Important terms which appear and are explained: The
standard deviation SD and the
standard error SE (which is SD divided by the square root of the number of
experiments). An other important quantity in scientific experiments is the
P-value: Assume we have a random variable X over some probability space
and we measure X=c. The question is, whether this experiment is significant or not
assuming a null-hypothesis (which stands for the setup of our probability space).
The P-value of the experiment is defined as
p = P[ X > c]
By convention (note this is arbitrary and therefore a bit controversial),
one calls p smaller than
0.05 a
statistically significant result and a P-value smaller than 0.01 a
highly significant result.
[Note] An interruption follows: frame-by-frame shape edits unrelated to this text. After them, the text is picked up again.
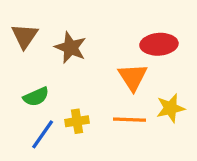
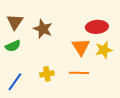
green semicircle: (36, 97) -> (13, 46), moved
yellow star: (170, 108) -> (104, 50), moved
blue line: (43, 134) -> (15, 82), moved

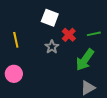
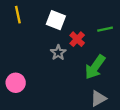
green line: (94, 34) -> (105, 29), moved
yellow line: (16, 40) -> (18, 15), moved

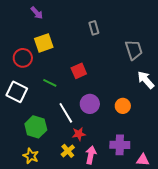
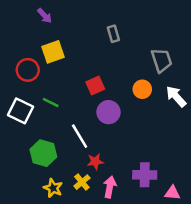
green line: (50, 83) -> (51, 102), moved
purple circle: (90, 104) -> (109, 112), moved
orange circle: (123, 106) -> (142, 89), moved
yellow star: (31, 156) -> (53, 188), moved

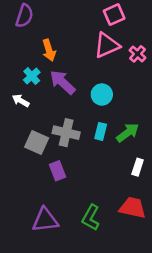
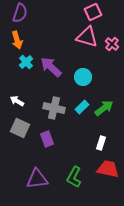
pink triangle: (107, 45) -> (87, 37), turned 40
orange arrow: (49, 50) -> (17, 40), moved
white arrow: (21, 101) -> (17, 101), moved
cyan rectangle: (101, 131) -> (82, 107), turned 32
gray square: (37, 142) -> (20, 128), moved
white rectangle: (138, 167) -> (101, 143), moved

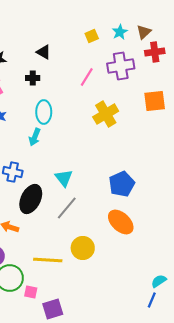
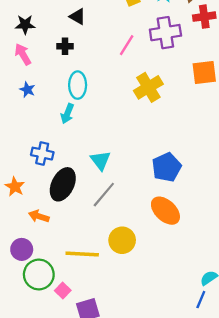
pink square: (31, 292) -> (63, 290), turned 32

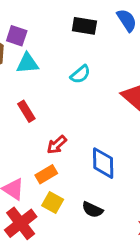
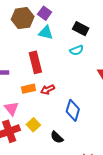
black rectangle: (84, 26) -> (81, 29), moved
red rectangle: (26, 111) -> (35, 62), size x1.5
orange rectangle: (46, 174) -> (28, 89), moved

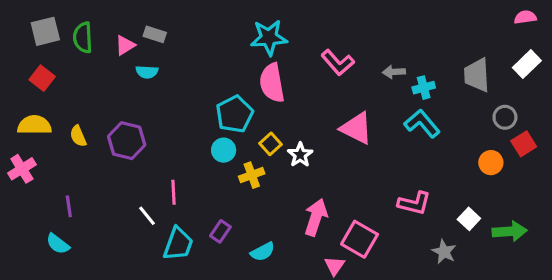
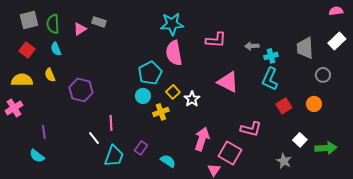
pink L-shape: (338, 63) -> (216, 40), turned -45
cyan semicircle: (147, 72) -> (56, 49), moved, turned 64
cyan L-shape: (422, 124) -> (270, 79), turned -115
yellow semicircle: (78, 136) -> (50, 75), moved
red square: (524, 144) -> (284, 106), moved
pink L-shape: (414, 203) -> (251, 129), moved
cyan semicircle: (263, 252) -> (168, 161), turned -119

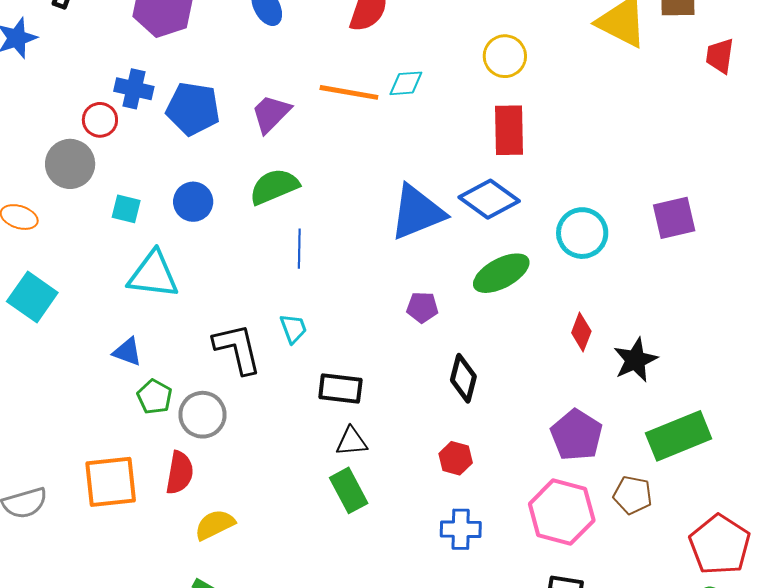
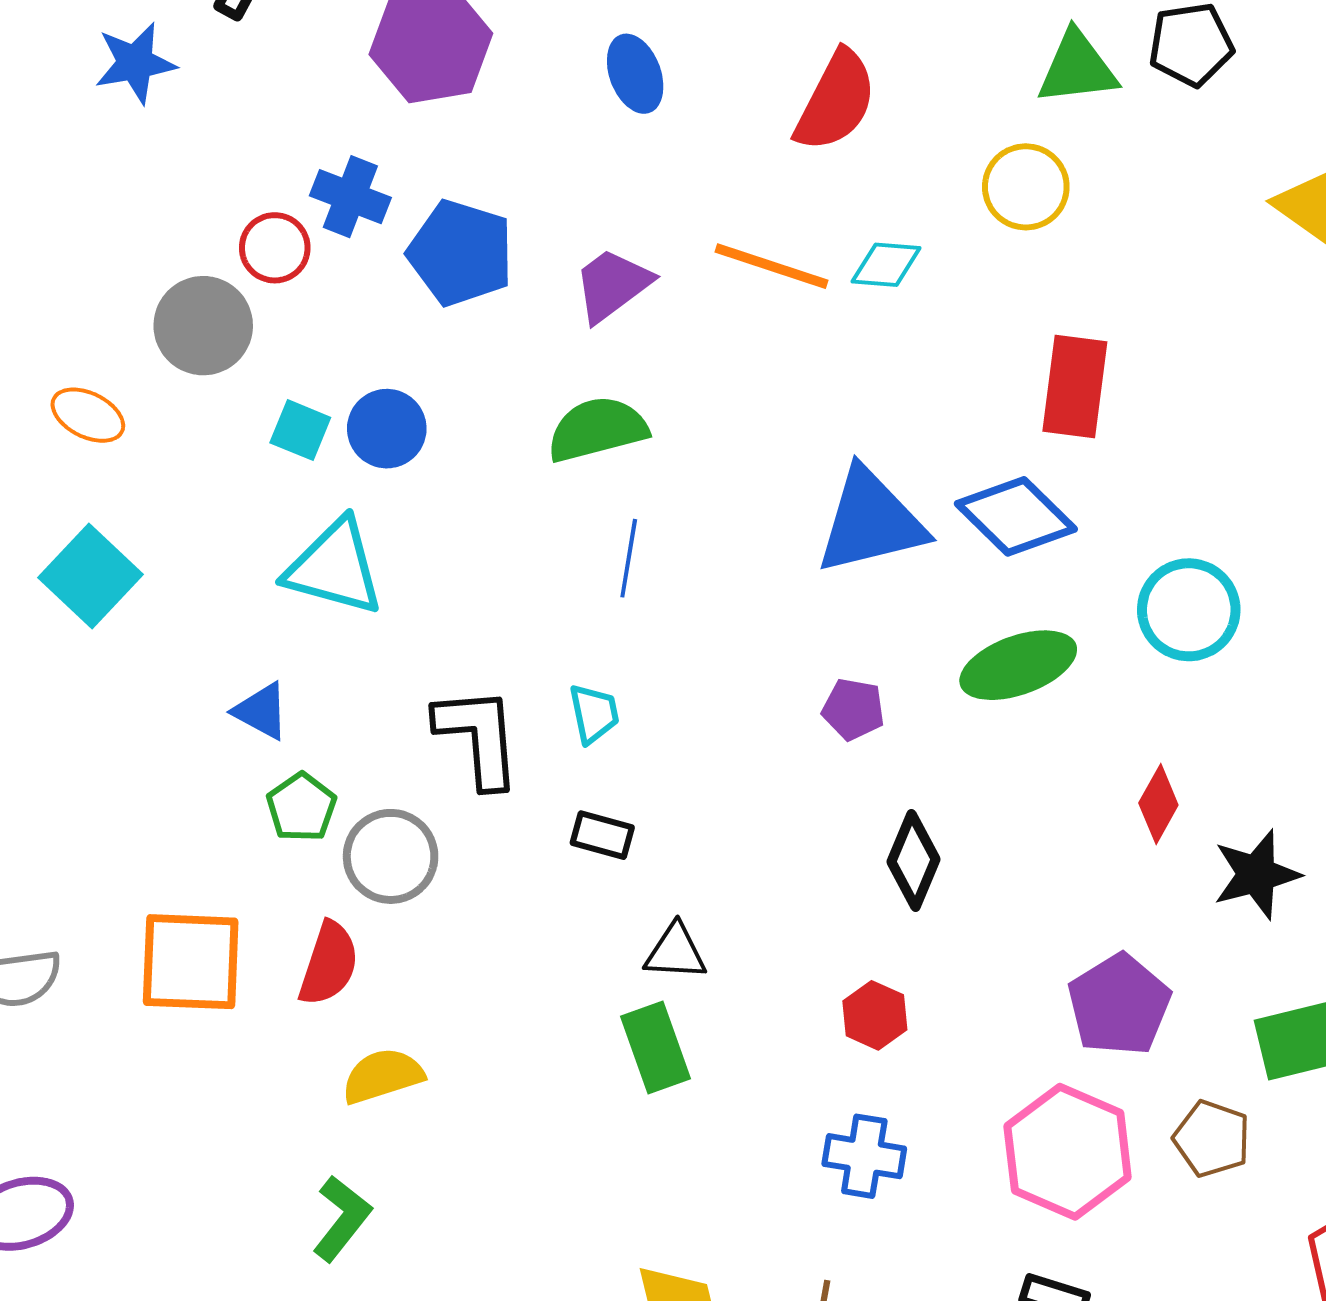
yellow circle: (505, 56) -> (1026, 187), moved
blue circle: (193, 202) -> (387, 429), moved
black rectangle: (340, 388) -> (602, 835), moved, size x0.7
For example, if you see 10 times
head when throwing a coin 30 times.
What is the P value? If X is the number of heads, then
P[X smaller or equal to 10] = F[10], here computed with Mathematica
f=CDF[BinomialDistribution[30,0.5]]; f[10]
is 0.0493. This is considered statistically significant. With this assumptions we
would considered it a significant test that the null hypothesis (the coin is fair and
different coin experiments are independent) is rejected.
However, if see 11 heads, then the P-value is slightly larger than 0.1
and the test is not significant.
You see how easy it is to cheat here: Just repeat your coin flipping
experiment a lot until you reach an instance with a statistically
significant deviation result. This will eventually happen.
Suppress the other experiments as "test trials" and publish the result.